Building Standalone GORM applications in Maven
Wednesday, February 25, 2009 at 12:01AM I spent a little time researching the use of the GORM support outside of grails this week. That's right, with some work, you can mount Groovy, GORM and Hibernate in a Spring MVC application, and get the highly adaptable Grails Object Relational Mapping API in a Spring web app.
There is a great example built using Ant and Ivy in the Grails 1.1-RC1 samples directory (petclinic-mvc). However, I use Maven for my builds, and wanted to attempt the same thing.
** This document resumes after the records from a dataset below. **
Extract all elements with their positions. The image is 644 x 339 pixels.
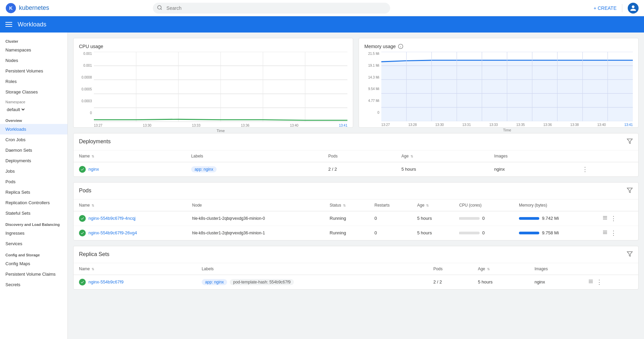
deployment-images: nginx bbox=[489, 162, 577, 176]
page-title: Workloads bbox=[18, 21, 46, 28]
sidebar-item-replication-controllers[interactable]: Replication Controllers bbox=[0, 197, 67, 208]
sidebar-item-cron-jobs[interactable]: Cron Jobs bbox=[0, 134, 67, 145]
user-avatar-button[interactable] bbox=[628, 3, 639, 14]
sidebar-item-pods[interactable]: Pods bbox=[0, 176, 67, 187]
status-ok-icon bbox=[79, 166, 86, 173]
pod-cpu-0: 0 bbox=[459, 216, 508, 221]
rs-col-images: Images bbox=[529, 263, 583, 275]
table-row: nginx-554b9c67f9-26vg4 hle-k8s-cluster1-… bbox=[74, 226, 638, 240]
discovery-section-label: Discovery and Load Balancing bbox=[0, 218, 67, 228]
pods-col-restarts: Restarts bbox=[369, 199, 412, 211]
namespace-selector[interactable]: default bbox=[0, 105, 67, 114]
pod-name-link-1[interactable]: nginx-554b9c67f9-26vg4 bbox=[88, 230, 137, 235]
rs-more-menu-0[interactable]: ⋮ bbox=[596, 278, 602, 286]
rs-pods-0: 2 / 2 bbox=[428, 275, 472, 289]
pod-logs-icon-1[interactable] bbox=[602, 230, 608, 236]
pods-col-age[interactable]: Age ⇅ bbox=[412, 199, 454, 211]
deployment-status-cell: nginx bbox=[79, 166, 180, 173]
pods-filter-icon[interactable] bbox=[627, 187, 633, 194]
rs-col-age[interactable]: Age ⇅ bbox=[472, 263, 529, 275]
pod-age-0: 5 hours bbox=[412, 211, 454, 226]
deployment-label-chip: app: nginx bbox=[191, 166, 217, 172]
deployment-row-actions: ⋮ bbox=[582, 166, 633, 173]
sidebar-item-nodes[interactable]: Nodes bbox=[0, 55, 67, 66]
config-section-label: Config and Storage bbox=[0, 249, 67, 258]
table-row: nginx app: nginx 2 / 2 5 hours nginx ⋮ bbox=[74, 162, 638, 176]
sidebar-item-stateful-sets[interactable]: Stateful Sets bbox=[0, 208, 67, 218]
sidebar-item-storage-classes[interactable]: Storage Classes bbox=[0, 87, 67, 97]
sidebar-item-pvc[interactable]: Persistent Volume Claims bbox=[0, 269, 67, 279]
pod-status-0: Running bbox=[324, 211, 369, 226]
sidebar-item-config-maps[interactable]: Config Maps bbox=[0, 258, 67, 269]
namespace-select[interactable]: default bbox=[5, 107, 26, 112]
memory-chart-svg bbox=[381, 52, 633, 121]
sidebar-item-workloads[interactable]: Workloads bbox=[0, 124, 67, 134]
pods-card: Pods Name ⇅ Node Status ⇅ Restarts Age ⇅… bbox=[73, 182, 639, 240]
rs-col-name[interactable]: Name ⇅ bbox=[74, 263, 196, 275]
deployments-col-age[interactable]: Age ⇅ bbox=[396, 150, 489, 162]
sidebar-item-persistent-volumes[interactable]: Persistent Volumes bbox=[0, 66, 67, 76]
deployments-col-actions bbox=[577, 150, 638, 162]
deployments-card: Deployments Name ⇅ Labels Pods Age ⇅ Ima… bbox=[73, 133, 639, 177]
pods-table: Name ⇅ Node Status ⇅ Restarts Age ⇅ CPU … bbox=[74, 199, 638, 240]
pod-status-ok-0 bbox=[79, 215, 86, 222]
sidebar-item-namespaces[interactable]: Namespaces bbox=[0, 45, 67, 55]
sidebar-item-daemon-sets[interactable]: Daemon Sets bbox=[0, 145, 67, 155]
cpu-chart-xlabel: Time bbox=[94, 129, 347, 133]
sidebar-item-services[interactable]: Services bbox=[0, 238, 67, 249]
create-button[interactable]: + CREATE bbox=[593, 5, 617, 11]
search-input[interactable] bbox=[153, 3, 390, 14]
topbar: K kubernetes + CREATE bbox=[0, 0, 644, 16]
cluster-section-label: Cluster bbox=[0, 35, 67, 45]
cpu-chart-card: CPU usage 0.001 0.001 0.0008 0.0005 0.00… bbox=[73, 38, 353, 128]
pod-node-0: hle-k8s-cluster1-2qbqrvexdg36-minion-0 bbox=[187, 211, 324, 226]
pod-restarts-0: 0 bbox=[369, 211, 412, 226]
pod-more-menu-0[interactable]: ⋮ bbox=[610, 215, 617, 222]
pod-more-menu-1[interactable]: ⋮ bbox=[610, 229, 617, 237]
deployment-name-link[interactable]: nginx bbox=[88, 167, 99, 172]
pod-row-actions-0: ⋮ bbox=[602, 215, 633, 222]
deployments-title: Deployments bbox=[79, 139, 110, 145]
pod-logs-icon-0[interactable] bbox=[602, 215, 608, 221]
deployment-more-menu[interactable]: ⋮ bbox=[582, 166, 588, 173]
rs-name-link-0[interactable]: nginx-554b9c67f9 bbox=[88, 279, 123, 284]
sidebar-item-roles[interactable]: Roles bbox=[0, 76, 67, 87]
deployments-col-labels: Labels bbox=[186, 150, 323, 162]
rs-col-actions bbox=[583, 263, 638, 275]
sidebar-item-secrets[interactable]: Secrets bbox=[0, 279, 67, 290]
pod-node-1: hle-k8s-cluster1-2qbqrvexdg36-minion-1 bbox=[187, 226, 324, 240]
deployment-pods: 2 / 2 bbox=[323, 162, 396, 176]
rs-images-0: nginx bbox=[529, 275, 583, 289]
info-icon bbox=[398, 44, 403, 49]
pod-memory-1: 9.758 Mi bbox=[519, 230, 591, 235]
rs-logs-icon-0[interactable] bbox=[588, 279, 593, 285]
replica-sets-title: Replica Sets bbox=[79, 251, 109, 257]
svg-marker-42 bbox=[627, 252, 632, 256]
pod-name-link-0[interactable]: nginx-554b9c67f9-4ncqj bbox=[88, 216, 136, 221]
deployments-col-pods: Pods bbox=[323, 150, 396, 162]
pod-status-cell-1: nginx-554b9c67f9-26vg4 bbox=[79, 230, 181, 236]
rs-age-0: 5 hours bbox=[472, 275, 529, 289]
pods-col-actions bbox=[597, 199, 638, 211]
deployments-table: Name ⇅ Labels Pods Age ⇅ Images bbox=[74, 150, 638, 176]
cpu-chart-svg bbox=[94, 52, 347, 122]
sidebar-item-replica-sets[interactable]: Replica Sets bbox=[0, 187, 67, 197]
replica-sets-filter-icon[interactable] bbox=[627, 251, 633, 258]
pods-col-status[interactable]: Status ⇅ bbox=[324, 199, 369, 211]
sidebar-item-jobs[interactable]: Jobs bbox=[0, 166, 67, 176]
rs-col-pods: Pods bbox=[428, 263, 472, 275]
pod-restarts-1: 0 bbox=[369, 226, 412, 240]
deployments-header: Deployments bbox=[74, 133, 638, 150]
hamburger-menu[interactable] bbox=[5, 22, 12, 27]
table-row: nginx-554b9c67f9-4ncqj hle-k8s-cluster1-… bbox=[74, 211, 638, 226]
replica-sets-header: Replica Sets bbox=[74, 246, 638, 263]
pods-col-memory: Memory (bytes) bbox=[514, 199, 597, 211]
pods-col-name[interactable]: Name ⇅ bbox=[74, 199, 187, 211]
search-icon bbox=[157, 5, 162, 11]
deployments-filter-icon[interactable] bbox=[627, 138, 633, 145]
deployments-col-name[interactable]: Name ⇅ bbox=[74, 150, 186, 162]
namespace-section-label: Namespace bbox=[0, 97, 67, 105]
sidebar-item-deployments[interactable]: Deployments bbox=[0, 155, 67, 166]
sidebar-item-ingresses[interactable]: Ingresses bbox=[0, 228, 67, 238]
rs-row-actions-0: ⋮ bbox=[588, 278, 633, 286]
Let's take a look at how we can get this done.
What is GORM?
If I define an Employee groovy class, place it in a pre-configured directory (in grails, it's grails-app/domain), and define it this way:
class Employee {
String firstName
String lastName
}
I get the following things for free:
- Methods injected into the Employee class that allow it to operate both as a Domain object and a mechanism to load, query, persist and create Employees
- A default primary key ('Id') using the default key generation mechanism for the database selected
- An equals and hashCode method for comparison between domain objects
- Versioning
- And much more
Here is an example of GORM in action:
def e = new Employee(firstName:"Ken", lastName:"Rimple").save()
// later...
def results = Employee.findByLastName("Rimple")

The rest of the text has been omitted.